→ **Problem**
Below is some data. Retype exactly the lines starting at the one with "inzetten bij je werving en selectie;" and ending at the one with "o exame será nos dias 30 de novembro e 7 de".

____

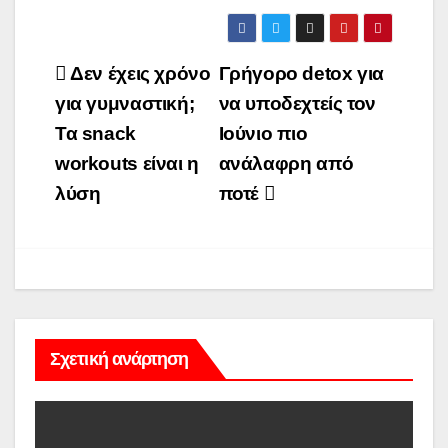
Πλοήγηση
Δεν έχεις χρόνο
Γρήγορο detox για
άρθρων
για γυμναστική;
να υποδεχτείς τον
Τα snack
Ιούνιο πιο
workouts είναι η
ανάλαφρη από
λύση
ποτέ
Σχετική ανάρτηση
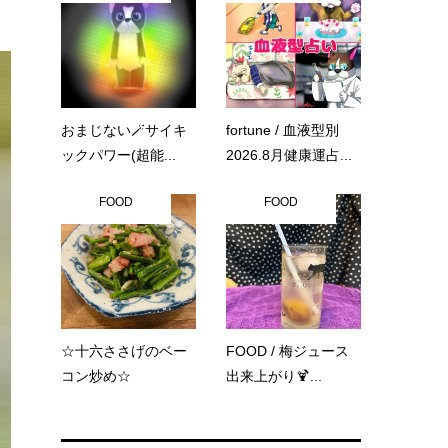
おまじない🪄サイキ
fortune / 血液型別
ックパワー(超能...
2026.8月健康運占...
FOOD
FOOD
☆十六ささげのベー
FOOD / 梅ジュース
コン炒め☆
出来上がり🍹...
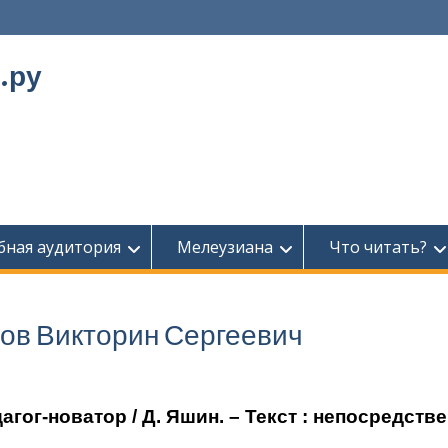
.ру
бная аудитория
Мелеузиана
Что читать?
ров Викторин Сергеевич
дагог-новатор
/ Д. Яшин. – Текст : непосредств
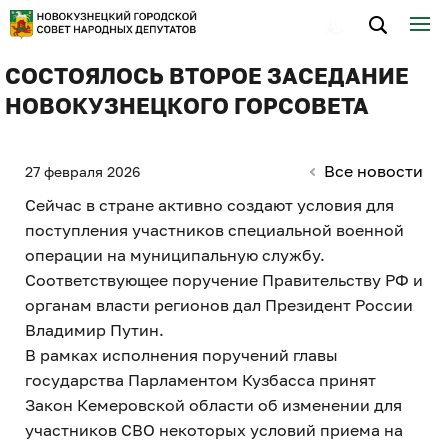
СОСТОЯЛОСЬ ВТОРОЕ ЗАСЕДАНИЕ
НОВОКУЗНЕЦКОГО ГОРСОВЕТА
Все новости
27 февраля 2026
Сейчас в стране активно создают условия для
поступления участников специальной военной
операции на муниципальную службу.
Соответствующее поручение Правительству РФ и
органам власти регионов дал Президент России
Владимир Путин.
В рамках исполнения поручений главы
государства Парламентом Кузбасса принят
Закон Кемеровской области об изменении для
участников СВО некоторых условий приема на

____

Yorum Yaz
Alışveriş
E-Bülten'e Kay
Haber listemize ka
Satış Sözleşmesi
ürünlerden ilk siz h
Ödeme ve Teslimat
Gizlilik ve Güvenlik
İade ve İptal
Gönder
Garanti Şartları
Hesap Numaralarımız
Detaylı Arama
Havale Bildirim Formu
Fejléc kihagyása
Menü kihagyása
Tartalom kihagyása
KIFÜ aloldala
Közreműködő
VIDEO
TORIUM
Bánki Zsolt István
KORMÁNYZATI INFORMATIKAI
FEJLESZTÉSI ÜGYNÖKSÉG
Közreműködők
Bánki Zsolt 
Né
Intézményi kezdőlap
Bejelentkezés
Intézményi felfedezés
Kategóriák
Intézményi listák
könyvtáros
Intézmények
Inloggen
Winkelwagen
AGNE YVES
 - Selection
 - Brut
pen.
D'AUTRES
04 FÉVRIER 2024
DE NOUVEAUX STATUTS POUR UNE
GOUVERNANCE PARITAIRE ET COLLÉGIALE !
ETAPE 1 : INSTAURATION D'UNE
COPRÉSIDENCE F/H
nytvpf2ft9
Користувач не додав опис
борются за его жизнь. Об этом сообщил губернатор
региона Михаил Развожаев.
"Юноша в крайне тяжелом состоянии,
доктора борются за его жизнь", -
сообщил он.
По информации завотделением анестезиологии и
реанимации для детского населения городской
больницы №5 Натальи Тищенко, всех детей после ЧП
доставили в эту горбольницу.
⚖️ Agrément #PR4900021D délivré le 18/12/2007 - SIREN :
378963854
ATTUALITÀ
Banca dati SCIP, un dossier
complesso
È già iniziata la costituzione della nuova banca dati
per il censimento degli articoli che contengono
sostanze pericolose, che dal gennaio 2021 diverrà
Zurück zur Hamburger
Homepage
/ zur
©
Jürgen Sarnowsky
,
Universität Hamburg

____

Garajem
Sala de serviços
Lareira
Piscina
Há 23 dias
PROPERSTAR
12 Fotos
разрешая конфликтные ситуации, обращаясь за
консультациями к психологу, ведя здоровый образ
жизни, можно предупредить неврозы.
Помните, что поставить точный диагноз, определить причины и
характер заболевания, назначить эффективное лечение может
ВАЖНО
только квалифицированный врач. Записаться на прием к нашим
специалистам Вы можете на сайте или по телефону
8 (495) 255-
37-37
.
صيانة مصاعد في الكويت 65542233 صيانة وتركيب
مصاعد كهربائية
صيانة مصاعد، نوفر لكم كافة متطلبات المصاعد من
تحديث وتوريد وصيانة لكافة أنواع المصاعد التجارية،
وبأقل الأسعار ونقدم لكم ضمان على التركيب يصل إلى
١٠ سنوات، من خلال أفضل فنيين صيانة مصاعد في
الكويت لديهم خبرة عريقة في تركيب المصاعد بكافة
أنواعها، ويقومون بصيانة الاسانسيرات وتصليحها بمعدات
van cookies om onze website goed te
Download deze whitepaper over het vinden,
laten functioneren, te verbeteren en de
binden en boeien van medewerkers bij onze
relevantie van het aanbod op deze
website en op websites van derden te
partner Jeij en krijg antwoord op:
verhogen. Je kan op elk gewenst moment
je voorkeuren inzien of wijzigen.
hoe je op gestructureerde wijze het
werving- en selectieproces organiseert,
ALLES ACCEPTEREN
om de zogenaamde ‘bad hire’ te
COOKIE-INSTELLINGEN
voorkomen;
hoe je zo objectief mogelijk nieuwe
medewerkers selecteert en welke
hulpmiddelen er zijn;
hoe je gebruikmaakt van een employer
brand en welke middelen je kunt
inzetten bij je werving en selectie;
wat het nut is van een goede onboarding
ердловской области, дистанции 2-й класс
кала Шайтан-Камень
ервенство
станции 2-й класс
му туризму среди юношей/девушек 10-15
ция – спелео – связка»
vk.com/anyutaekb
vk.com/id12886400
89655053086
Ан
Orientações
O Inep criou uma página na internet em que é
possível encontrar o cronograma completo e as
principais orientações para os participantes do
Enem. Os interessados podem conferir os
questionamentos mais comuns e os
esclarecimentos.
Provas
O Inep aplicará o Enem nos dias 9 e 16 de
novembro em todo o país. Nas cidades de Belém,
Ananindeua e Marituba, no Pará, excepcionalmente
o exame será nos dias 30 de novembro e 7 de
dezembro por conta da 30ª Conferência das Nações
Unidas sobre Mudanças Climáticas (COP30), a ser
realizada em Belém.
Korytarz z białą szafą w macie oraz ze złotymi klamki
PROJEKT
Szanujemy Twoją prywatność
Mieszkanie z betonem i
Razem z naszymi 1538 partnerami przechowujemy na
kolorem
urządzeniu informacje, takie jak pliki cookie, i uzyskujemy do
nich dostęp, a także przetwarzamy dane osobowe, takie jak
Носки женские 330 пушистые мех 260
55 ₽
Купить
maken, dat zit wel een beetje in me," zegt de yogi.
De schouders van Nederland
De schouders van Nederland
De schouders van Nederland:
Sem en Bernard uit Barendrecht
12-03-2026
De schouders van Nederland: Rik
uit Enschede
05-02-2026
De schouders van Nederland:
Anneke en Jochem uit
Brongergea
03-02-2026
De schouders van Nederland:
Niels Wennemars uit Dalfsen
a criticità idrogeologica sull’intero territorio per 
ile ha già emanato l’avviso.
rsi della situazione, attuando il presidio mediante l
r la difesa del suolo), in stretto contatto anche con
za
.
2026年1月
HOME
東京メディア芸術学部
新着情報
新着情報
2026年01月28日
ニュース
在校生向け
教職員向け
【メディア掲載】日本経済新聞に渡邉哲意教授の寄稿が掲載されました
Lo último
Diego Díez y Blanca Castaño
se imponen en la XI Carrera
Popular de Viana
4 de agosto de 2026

____

→ **Finished exercise**
inzetten bij je werving en selectie;
wat het nut is van een goede onboarding
ердловской области, дистанции 2-й класс
кала Шайтан-Камень
ервенство
станции 2-й класс
му туризму среди юношей/девушек 10-15
ция – спелео – связка»
vk.com/anyutaekb
vk.com/id12886400
89655053086
Ан
Orientações
O Inep criou uma página na internet em que é
possível encontrar o cronograma completo e as
principais orientações para os participantes do
Enem. Os interessados podem conferir os
questionamentos mais comuns e os
esclarecimentos.
Provas
O Inep aplicará o Enem nos dias 9 e 16 de
novembro em todo o país. Nas cidades de Belém,
Ananindeua e Marituba, no Pará, excepcionalmente
o exame será nos dias 30 de novembro e 7 de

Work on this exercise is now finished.